J’observais ma tante et notamment ses jambes croisées. Elle avait vraiment des guiboles bien balancées, des mollets bien galbés et des chevilles fines ainsi que des pieds élancés. Sa poitrine autour d’un 90B était un pur bonheur à deviner sous son chemisier sans oublier son cul et sa bouche adorable.

A 15 heures précises, le taxi nous déposait devant l’imposante demeure. Nous n’eûmes plus qu’à sonner pour être accompagnés jusque dans le hall. Véronique se tenait bien droite, perchée sur ses escarpins avec son sac à main. Elle avait une prestance, une élégance peu commune dans son tailleur impeccable et ses jambes à la peau blanche lui apportait un attrait sexuel involontaire. Pour précision ma tante bronzait peu, partant du principe qui n’est pas faux que le bronzage apportait des rides supplémentaires avec le temps qui passe. La fameuse Hanna s’empressa de nous accueillir et comme la dernière fois, nous nous dirigeâmes vers le salon où Zusu père et fils nous attendaient.

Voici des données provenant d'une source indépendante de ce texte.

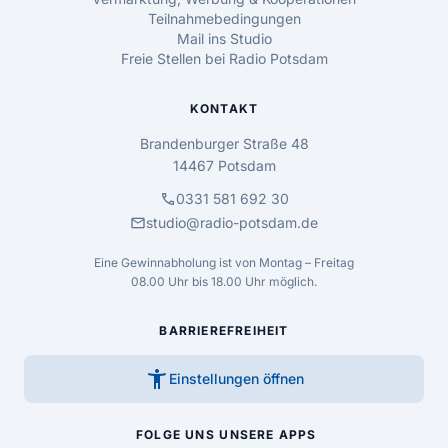
Teilnahmebedingungen
Mail ins Studio
Freie Stellen bei Radio Potsdam
KONTAKT
Brandenburger Straße 48
14467 Potsdam
call
0331 581 692 30
mail
studio@radio-potsdam.de
Eine Gewinnabholung ist von Montag – Freitag
08.00 Uhr bis 18.00 Uhr möglich.
BARRIEREFREIHEIT
accessibility_new
Einstellungen öffnen
FOLGE UNS
UNSERE APPS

— Ravi de vous revoir Madame. Dit le père en se levant.

— Moi de même Monsieur Zusu. Répondit-elle quelque peu intimidée.

— Hanna va vous montrer le premier étage.


Ken n’avait pas décroché un mot, juste un regard envers moi mais il avait observé ma tante à la loupe. Je restais dans le salon tandis que Hanna accompagnait ma tante en lui faisant des recommandations. Ken ne bougeait pas, aux ordres de son père confortablement installé dans un fauteuil très design. D’un geste de la main, un de ses domestiques en gants blancs nous apportait rien qu’à nous deux une flûte de champagne. 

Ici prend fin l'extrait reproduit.